Supplied records Start Marker

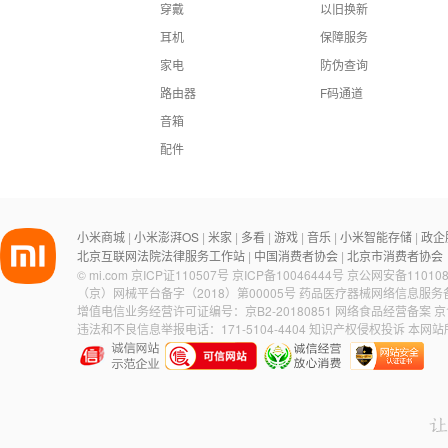
穿戴
以旧换新
耳机
保障服务
家电
防伪查询
路由器
F码通道
音箱
配件
小米商城
小米澎湃OS
米家
多看
游戏
音乐
小米智能存储
政企
|
|
|
|
|
|
|
北京互联网法院法律服务工作站
中国消费者协会
北京市消费者协会
|
|
©
mi.com
京ICP证110507号
京ICP备10046444号
京公网安备110108
（京）网械平台备字（2018）第00005号
药品医疗器械网络信息服务备案
增值电信业务经营许可证编号：京B2-20180851
网络食品经营备案 京食
违法和不良信息举报电话：171-5104-4404
知识产权侵权投诉
本网站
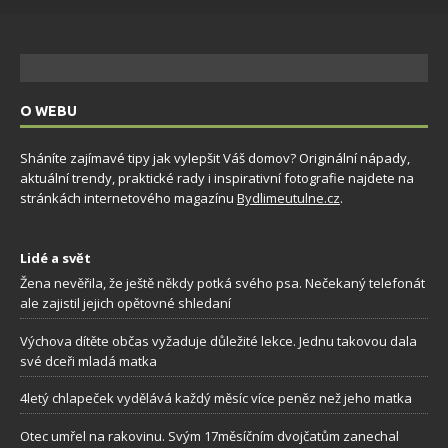
O WEBU
Sháníte zajímavé tipy jak vylepšit Váš domov? Originální nápady,
aktuální trendy, praktické rady i inspirativní fotografie najdete na
stránkách internetového magazínu
Bydlimeutulne.cz
.
Lidé a svět
Žena nevěřila, že ještě někdy potká svého psa. Nečekaný telefonát
ale zajistil jejich opětovné shledaní
Výchova dítěte občas vyžaduje důležité lekce. Jednu takovou dala
své dceři mladá matka
4letý chlapeček vydělává každý měsíc více peněz než jeho matka
Otec umřel na rakovinu. Svým 17měsíčním dvojčatům zanechal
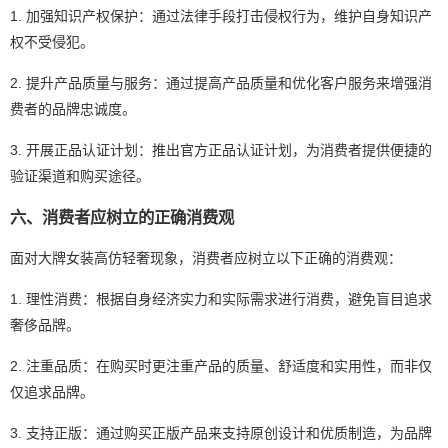
1. 加强知识产权保护：通过法律手段打击侵权行为，维护自身知识产
权不受侵犯。
2. 提升产品质量与服务：通过提高产品质量和优化客户服务来增强消
费者的品牌忠诚度。
3. 开展正品认证计划：推出官方正品认证计划，为消费者提供便捷的
验证渠道和购买途径。
六、消费者应树立的正确消费观
面对大牌女装高仿轻奢现象，消费者应树立以下正确的消费观：
1. 理性消费：根据自身经济实力和实际需求进行消费，避免盲目追求
奢侈品牌。
2. 注重品质：在购买时更注重产品的质量、舒适度和实用性，而非仅
仅追求品牌。
3. 支持正版：通过购买正版产品来支持原创设计和优质制造，为品牌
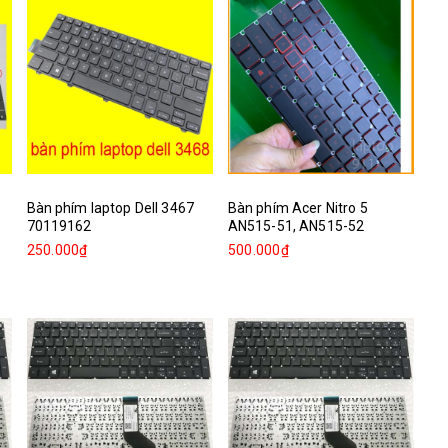
Bàn phím laptop Dell 3467
Bàn phím Acer Nitro 5
70119162
AN515-51, AN515-52
250.000₫
500.000₫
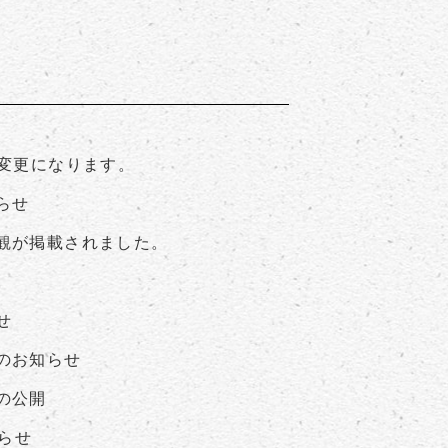
が変更になります。
らせ
観が掲載されました。
せ
のお知らせ
の公開
知らせ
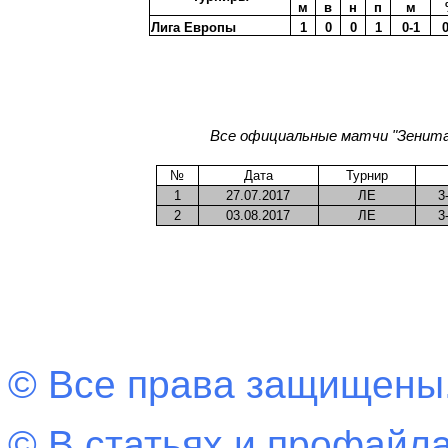
м
в
н
п
м
Лига Европы
1
0
0
1
0-1
0
Все официальные матчи "Зенита"
№
Дата
Турнир
1
27.07.2017
ЛЕ
3
2
03.08.2017
ЛЕ
3
© Все права защищены
© В статьях и профайла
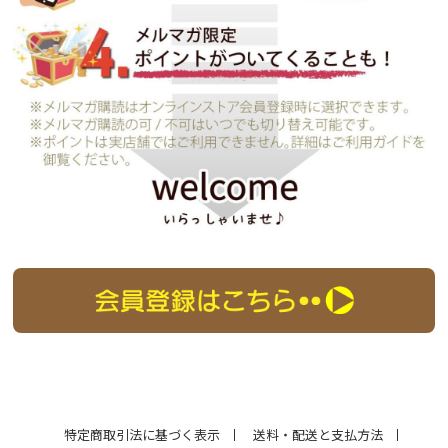
特定商取引法に基づく表示
送料・配送と支払方法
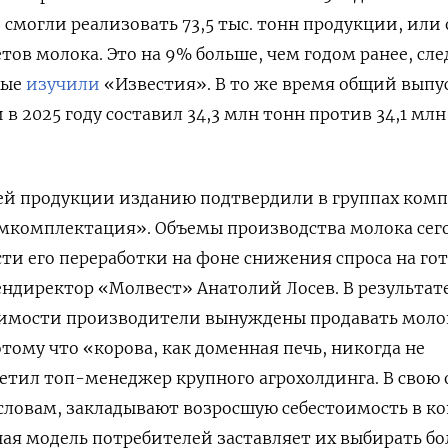
 смогли реализовать 73,5 тыс. тонн продукции, или
тов молока. Это на 9% больше, чем годом ранее, сле
рые
изучили
«Известия». В то же время общий выпу
 в 2025 году составил 34,3 млн тонн против 34,1 млн
ей продукции изданию подтвердили в группах ком
мкомплектация». Объемы производства молока сег
и его переработки на фоне снижения спроса на го
ндиректор «Молвест» Анатолий Лосев. В результате
тоимости производители вынуждены продавать моло
ому что «корова, как доменная печь, никогда не
етил топ-менеджер крупного агрохолдинга. В свою 
 словам, закладывают возросшую себестоимость в к
ьная модель потребителей заставляет их выбирать бо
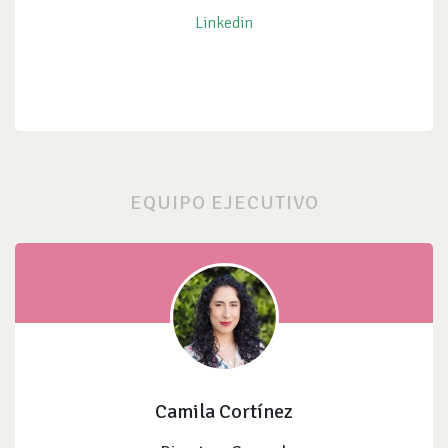
Linkedin
EQUIPO EJECUTIVO
Camila Cortínez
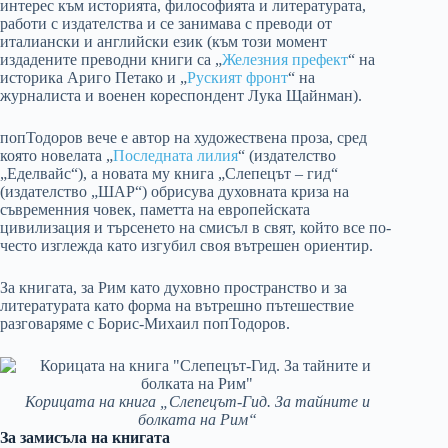
интерес към историята, философията и литературата,
работи с издателства и се занимава с преводи от
италиански и английски език (към този момент
издадените преводни книги са „
Железния префект
“ на
историка Ариго Петако и „
Руският фронт
“ на
журналиста и военен кореспондент Лука Щайнман).
попТодоров вече е автор на художествена проза, сред
която новелата „
Последната лилия
“ (издателство
„Еделвайс“), а новата му книга „Слепецът – гид“
(издателство „ШАР“) обрисува духовната криза на
съвременния човек, паметта на европейската
цивилизация и търсенето на смисъл в свят, който все по-
често изглежда като изгубил своя вътрешен ориентир.
За книгата, за Рим като духовно пространство и за
литературата като форма на вътрешно пътешествие
разговаряме с Борис-Михаил попТодоров.
Корицата на книга „Слепецът-Гид. За тайните и
болката на Рим“
За замисъла на книгата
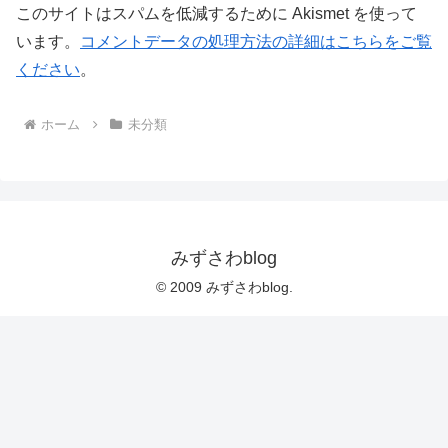
このサイトはスパムを低減するために Akismet を使って
います。
コメントデータの処理方法の詳細はこちらをご覧
ください
。
ホーム
未分類
みずさわblog
© 2009 みずさわblog.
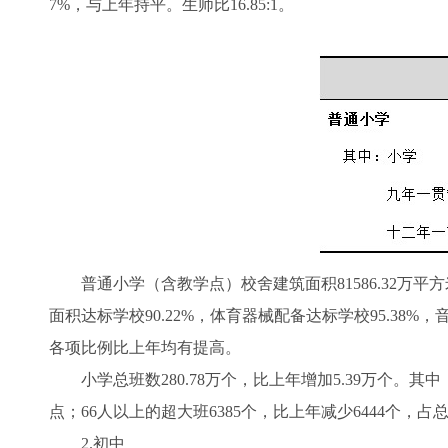
7%，与上年持平。生师比16.85:1。
普通小学（含教学点）校舍建筑面积81586.32万平方米
面积达标学校90.22%，体育器械配备达标学校95.38%，
各项比例比上年均有提高。
小学总班数280.78万个，比上年增加5.39万个。其中，5
点；66人以上的超大班6385个，比上年减少6444个，占总
2.初中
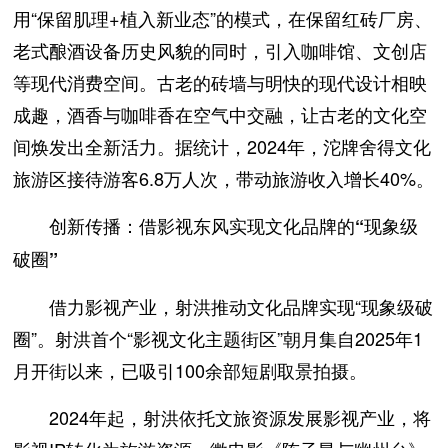
用“保留肌理+植入新业态”的模式，在保留红砖厂房、
老式酿酒设备历史风貌的同时，引入咖啡馆、文创店
等现代消费空间。古老的砖墙与明快的现代设计相映
成趣，酒香与咖啡香在空气中交融，让古老的文化空
间焕发出全新活力。据统计，2024年，沱牌舍得文化
旅游区接待游客6.8万人次，带动旅游收入增长40%。
创新传播：借影视东风实现文化品牌的“现象级
破圈”
借力影视产业，射洪推动文化品牌实现“现象级破
圈”。射洪首个“影视文化主题街区”朝月集自2025年1
月开街以来，已吸引100余部短剧取景拍摄。
2024年起，射洪依托文旅资源发展影视产业，将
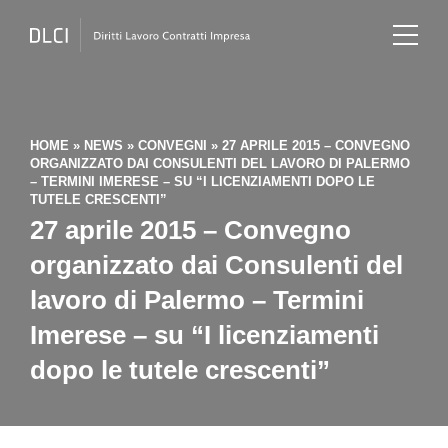
HOME
»
NEWS
»
CONVEGNI
»
27 APRILE 2015 – CONVEGNO
ORGANIZZATO DAI CONSULENTI DEL LAVORO DI PALERMO
– TERMINI IMERESE – SU “I LICENZIAMENTI DOPO LE
TUTELE CRESCENTI”
27 aprile 2015 – Convegno
organizzato dai Consulenti del
lavoro di Palermo – Termini
Imerese – su “I licenziamenti
dopo le tutele crescenti”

Supplied records End Marker

Description of the task – Reproduce all the material exactly, omitting images.

Answer to the problem –
穿戴
以旧换新
耳机
保障服务
家电
防伪查询
路由器
F码通道
音箱
配件
小米商城
小米澎湃OS
米家
多看
游戏
音乐
小米智能存储
政企
|
|
|
|
|
|
|
北京互联网法院法律服务工作站
中国消费者协会
北京市消费者协会
|
|
©
mi.com
京ICP证110507号
京ICP备10046444号
京公网安备110108
（京）网械平台备字（2018）第00005号
药品医疗器械网络信息服务备案
增值电信业务经营许可证编号：京B2-20180851
网络食品经营备案 京食
违法和不良信息举报电话：171-5104-4404
知识产权侵权投诉
本网站
O WEBU
Sháníte zajímavé tipy jak vylepšit Váš domov? Originální nápady,
aktuální trendy, praktické rady i inspirativní fotografie najdete na
stránkách internetového magazínu
Bydlimeutulne.cz
.
Lidé a svět
Žena nevěřila, že ještě někdy potká svého psa. Nečekaný telefonát
ale zajistil jejich opětovné shledaní
Výchova dítěte občas vyžaduje důležité lekce. Jednu takovou dala
své dceři mladá matka
4letý chlapeček vydělává každý měsíc více peněz než jeho matka
Otec umřel na rakovinu. Svým 17měsíčním dvojčatům zanechal
1. 加强知识产权保护：通过法律手段打击侵权行为，维护自身知识产
权不受侵犯。
2. 提升产品质量与服务：通过提高产品质量和优化客户服务来增强消
费者的品牌忠诚度。
3. 开展正品认证计划：推出官方正品认证计划，为消费者提供便捷的
验证渠道和购买途径。
六、消费者应树立的正确消费观
面对大牌女装高仿轻奢现象，消费者应树立以下正确的消费观：
1. 理性消费：根据自身经济实力和实际需求进行消费，避免盲目追求
奢侈品牌。
2. 注重品质：在购买时更注重产品的质量、舒适度和实用性，而非仅
仅追求品牌。
3. 支持正版：通过购买正版产品来支持原创设计和优质制造，为品牌
Bàn phím laptop Dell 3467
Bàn phím Acer Nitro 5
70119162
AN515-51, AN515-52
250.000₫
500.000₫
が変更になります。
らせ
観が掲載されました。
せ
のお知らせ
の公開
知らせ
м
в
н
п
м
Лига Европы
1
0
0
1
0-1
0
Все официальные матчи "Зенита"
№
Дата
Турнир
1
27.07.2017
ЛЕ
3
2
03.08.2017
ЛЕ
3
© Все права защищены
© В статьях и профайла
特定商取引法に基づく表示
送料・配送と支払方法
 смогли реализовать 73,5 тыс. тонн продукции, или
тов молока. Это на 9% больше, чем годом ранее, сле
рые
изучили
«Известия». В то же время общий выпу
 в 2025 году составил 34,3 млн тонн против 34,1 млн
ей продукции изданию подтвердили в группах ком
мкомплектация». Объемы производства молока сег
и его переработки на фоне снижения спроса на го
ндиректор «Молвест» Анатолий Лосев. В результате
тоимости производители вынуждены продавать моло
ому что «корова, как доменная печь, никогда не
етил топ-менеджер крупного агрохолдинга. В свою 
 словам, закладывают возросшую себестоимость в к
ьная модель потребителей заставляет их выбирать бо
Linkedin
EQUIPO EJECUTIVO
Camila Cortínez
интерес към историята, философията и литературата,
работи с издателства и се занимава с преводи от
италиански и английски език (към този момент
издадените преводни книги са „
Железния префект
“ на
историка Ариго Петако и „
Руският фронт
“ на
журналиста и военен кореспондент Лука Щайнман).
попТодоров вече е автор на художествена проза, сред
която новелата „
Последната лилия
“ (издателство
„Еделвайс“), а новата му книга „Слепецът – гид“
(издателство „ШАР“) обрисува духовната криза на
съвременния човек, паметта на европейската
цивилизация и търсенето на смисъл в свят, който все по-
често изглежда като изгубил своя вътрешен ориентир.
За книгата, за Рим като духовно пространство и за
литературата като форма на вътрешно пътешествие
разговаряме с Борис-Михаил попТодоров.
Корицата на книга „Слепецът-Гид. За тайните и
болката на Рим“
За замисъла на книгата
このサイトはスパムを低減するために Akismet を使って
います。
コメントデータの処理方法の詳細はこちらをご覧
ください
。
ホーム
未分類
みずさわblog
© 2009 みずさわblog.
7%，与上年持平。生师比16.85:1。
普通小学（含教学点）校舍建筑面积81586.32万平方米
面积达标学校90.22%，体育器械配备达标学校95.38%，
各项比例比上年均有提高。
小学总班数280.78万个，比上年增加5.39万个。其中，5
点；66人以上的超大班6385个，比上年减少6444个，占总
2.初中
用“保留肌理+植入新业态”的模式，在保留红砖厂房、
老式酿酒设备历史风貌的同时，引入咖啡馆、文创店
等现代消费空间。古老的砖墙与明快的现代设计相映
成趣，酒香与咖啡香在空气中交融，让古老的文化空
间焕发出全新活力。据统计，2024年，沱牌舍得文化
旅游区接待游客6.8万人次，带动旅游收入增长40%。
创新传播：借影视东风实现文化品牌的“现象级
破圈”
借力影视产业，射洪推动文化品牌实现“现象级破
圈”。射洪首个“影视文化主题街区”朝月集自2025年1
月开街以来，已吸引100余部短剧取景拍摄。
2024年起，射洪依托文旅资源发展影视产业，将
HOME
»
NEWS
»
CONVEGNI
»
27 APRILE 2015 – CONVEGNO
ORGANIZZATO DAI CONSULENTI DEL LAVORO DI PALERMO
– TERMINI IMERESE – SU “I LICENZIAMENTI DOPO LE
TUTELE CRESCENTI”
27 aprile 2015 – Convegno
organizzato dai Consulenti del
lavoro di Palermo – Termini
Imerese – su “I licenziamenti
dopo le tutele crescenti”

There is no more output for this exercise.